Los operadores de bonos han pregonado a menudo un nivel del 5% en los bonos del Tesoro a 30 años como una “línea en la arena” que atrae a los compradores de inmersión. El actual repunte de los costes de los préstamos a largo plazo amenaza con dar al traste con esa opinión y anunciar un nuevo rango de negociación para el mercado de bonos del Tesoro de US$31 billones, que es uno de los principales impulsores de los costes de la deuda a nivel mundial.

No hay “ningún ancla por encima del 5%”, dijo Guneet Dhingra, jefe de estrategia de tasas estadounidenses de BNP Paribas, que está recomendando a los clientes apuntar a un rango de negociación del 5,25% al 5,5% en la nota a 30 años. “Los tenedores de bonos del Tesoro a largo plazo son cada vez más sensibles a los precios que antes”.

La preocupación es que una subida de los precios de la energía derivada del cierre del estrecho de Ormuz obligue a los bancos centrales, incluida la Reserva Federal, a mantener elevados las tasas de interés. Si añadimos la preocupación por los déficits estadounidenses y los indicios de que la economía sigue resistiendo, el resultado es que los inversores buscan una mayor compensación por poseer bonos del Tesoro a más largo plazo.

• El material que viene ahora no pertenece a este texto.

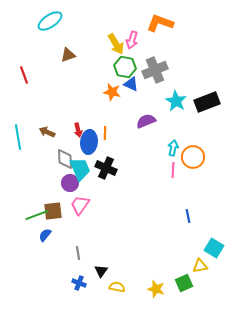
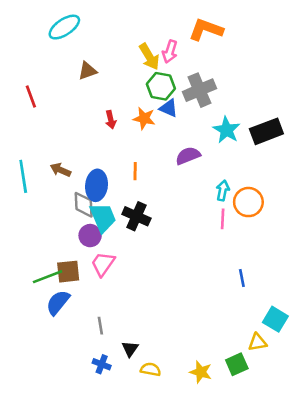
red arrow: (78, 130) -> (111, 120), moved
blue ellipse: (89, 142) -> (97, 185), moved
blue semicircle: (45, 235) -> (58, 302), size x1.5

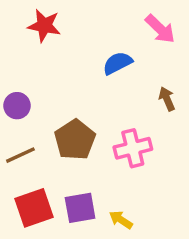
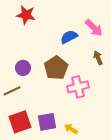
pink arrow: (160, 29) -> (94, 28), moved
purple circle: (17, 106) -> (23, 68), moved
brown pentagon: (75, 140) -> (56, 68), moved

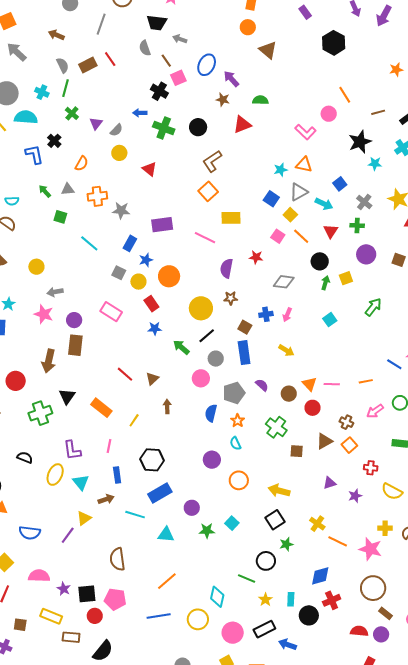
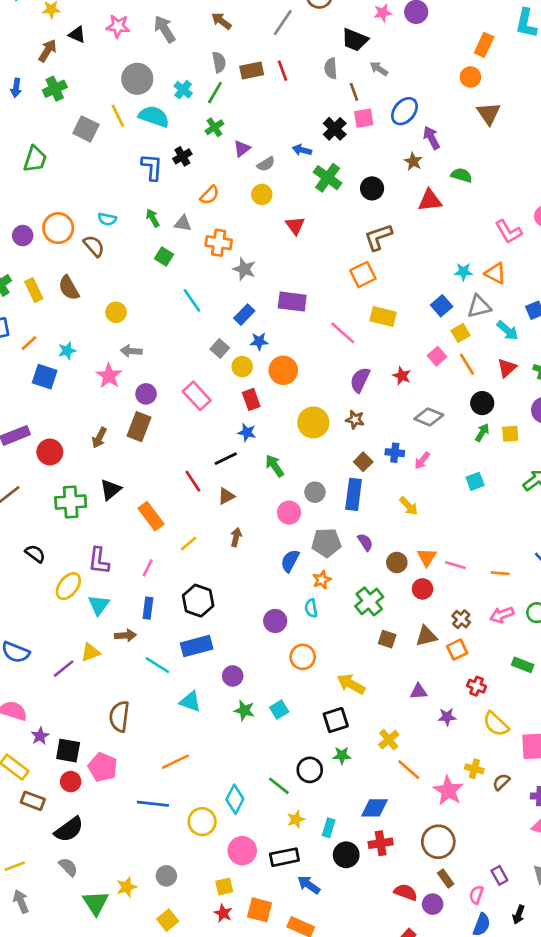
black line: (207, 336) -> (226, 459), moved
brown arrow: (49, 361) -> (99, 438), size x0.7

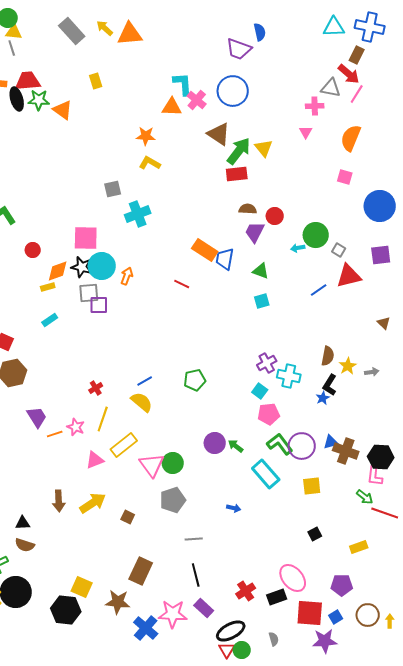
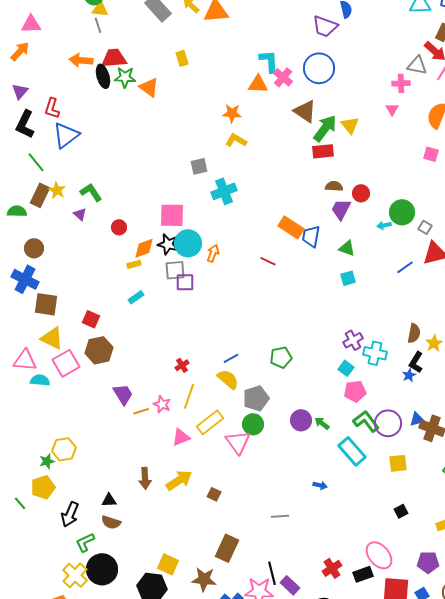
green circle: (173, 463) -> (253, 424), moved
gray pentagon: (173, 500) -> (256, 398), moved
black line: (196, 575) -> (272, 573), moved

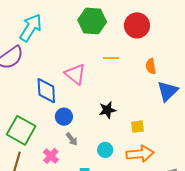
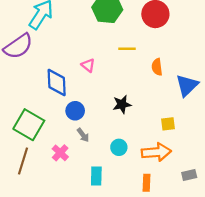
orange semicircle: (151, 66) -> (157, 67), moved
pink triangle: (75, 74) -> (88, 65), size x0.6
yellow square: (138, 127) -> (168, 124), moved

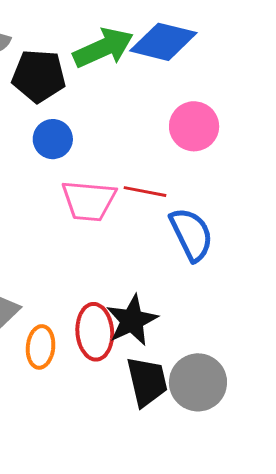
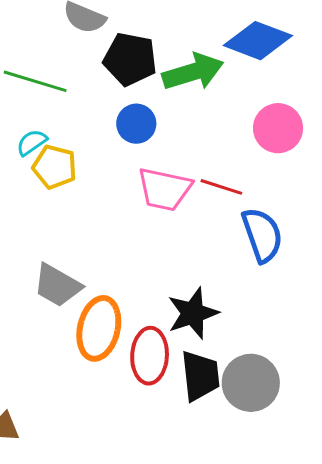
green arrow: (103, 48) -> (193, 72), moved
red ellipse: (95, 332) -> (150, 356), moved
orange ellipse: (41, 347) -> (99, 328), size x1.5

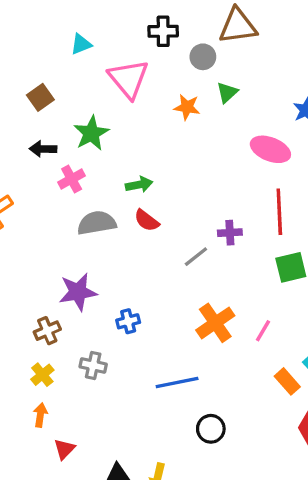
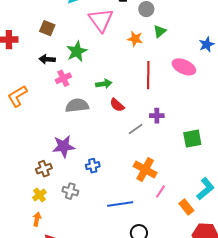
brown square: (40, 97) -> (47, 28), turned -35
red line: (279, 212) -> (148, 75), moved
red semicircle: (147, 220) -> (117, 105), moved
orange cross: (215, 323) -> (145, 169), turned -30
pink line: (263, 331) -> (160, 192), moved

Desde los ataques de EE.UU. e Israel contra Irán a finales de febrero, la narrativa del mercado de bonos ha dado un vuelco. Mientras que los operadores apostaban por dos recortes de un cuarto de punto este año antes de la guerra, los swaps de tasas de interés ven ahora una subida en marzo de 2027 como una certeza virtual.

La liquidación ya se está trasladando a los costes de financiación de los gobiernos. Una subasta de bonos del Tesoro a 30 años celebrada a mediados de mayo fue la primera desde 2007 en la que la tasa de interés se situó por encima del 5%. La demanda de los inversores fue anodina, incluso a ese nivel.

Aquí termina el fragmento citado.